Cyber criminals are not only making mind-blowing strides in their sophistication and tactics, they are as aware as their adversaries of how fruitful access to a company’s crown jewels would be.
Despite often having expensive and mainstream cybersecurity softwares in place, a company can still stand deeply vulnerable of losing dominance over their crown jewels.
The traditional information security model cannot protect companies, and certainly not the CEO alone, from today’s prospering cyber criminals.
These models are compliance-based, perimeter-oriented and reactive, blatantly lacking the proactive, detective and expansive tools that can adequately deter today’s hackers.
The distinct value of the crown jewels’ security can only be matched by the distinct attention of a company’s CEO, wherein he collaborates with all individuals involved with their company’s digital value chain. All information, resources and digital interactions within and surrounding the company must be accounted for in order for the crown jewels’ to be definitively secure.
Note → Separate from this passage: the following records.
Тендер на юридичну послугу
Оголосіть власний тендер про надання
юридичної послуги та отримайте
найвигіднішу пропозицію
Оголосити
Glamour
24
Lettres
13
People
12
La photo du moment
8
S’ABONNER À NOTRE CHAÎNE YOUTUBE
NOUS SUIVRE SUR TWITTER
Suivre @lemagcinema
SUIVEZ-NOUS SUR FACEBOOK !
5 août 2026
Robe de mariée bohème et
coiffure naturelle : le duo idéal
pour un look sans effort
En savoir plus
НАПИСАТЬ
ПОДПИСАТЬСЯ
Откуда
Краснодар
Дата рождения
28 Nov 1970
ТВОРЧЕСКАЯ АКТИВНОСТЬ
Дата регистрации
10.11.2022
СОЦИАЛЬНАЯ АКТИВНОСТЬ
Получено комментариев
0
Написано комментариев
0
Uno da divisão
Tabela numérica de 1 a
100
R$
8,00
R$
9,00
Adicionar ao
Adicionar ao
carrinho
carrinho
At this month’s RSA in San Francisco, Brett Hansen (Executive Director of Dell Security’s Data Security Solutions), shared an insight from the Dell Data Security Report:
“82% of IT and business decision makers have tried to limit employee access to data across their locations”
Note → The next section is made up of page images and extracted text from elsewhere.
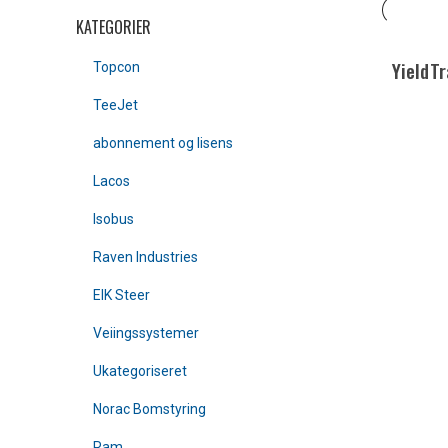
KATEGORIER
YieldT
Topcon
TeeJet
abonnement og lisens
Lacos
Isobus
Raven Industries
EIK Steer
Veiingssystemer
Ukategoriseret
Norac Bomstyring
Ram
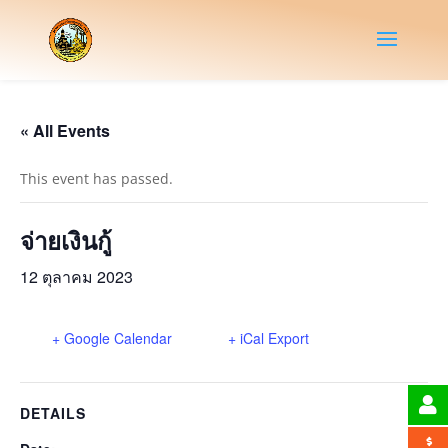
« All Events
This event has passed.
จ่ายเงินกู้
12 ตุลาคม 2023
+ Google Calendar
+ iCal Export
DETAILS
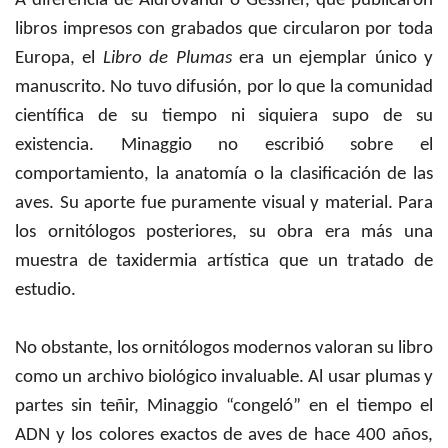
A diferencia de Aldrovandi o Gessner, que publicaron
libros impresos con grabados que circularon por toda
Europa, el
Libro de Plumas
era un ejemplar único y
manuscrito. No tuvo difusión, por lo que la comunidad
científica de su tiempo ni siquiera supo de su
existencia. Minaggio no escribió sobre el
comportamiento, la anatomía o la clasificación de las
aves. Su aporte fue puramente visual y material. Para
los ornitólogos posteriores, su obra era más una
muestra de taxidermia artística que un tratado de
estudio.
No obstante, los ornitólogos modernos valoran su libro
como un archivo biológico invaluable. Al usar plumas y
partes sin teñir, Minaggio “congeló” en el tiempo el
ADN y los colores exactos de aves de hace 400 años,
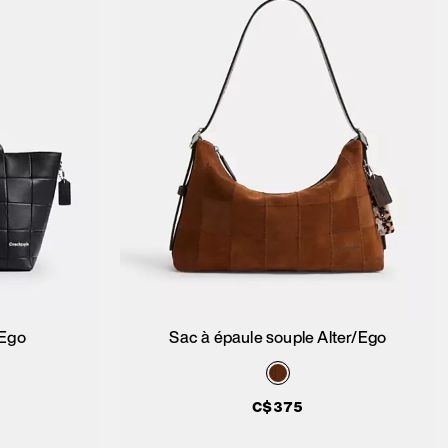
/Ego
Sac à épaule souple Alter/Ego
ier
Ajouter au panier
C$375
One example for proactive collaboration in a company that aligns the business with its cyber risks and makes cyber a organization wide concern is our ‘Directive 361 for Financial Institutions’:
Compiled by CyberInt for the Israeli Banking Supervisor, this is the first directive of its kind, focusing specifically on the cyber threats targeting the financial industry. It provides a structured yet flexible framework for cyber risk management, while providing banks with the flexibility to implement .and fine-tune their own procedures
This enables banks to dynamically update their defenses based on the changing cyber threat landscape.
The CEO’s responsibility for his company’s cybersecurity strategy is only one must-have for the C-Suite Executives who take action towards cybersecurity.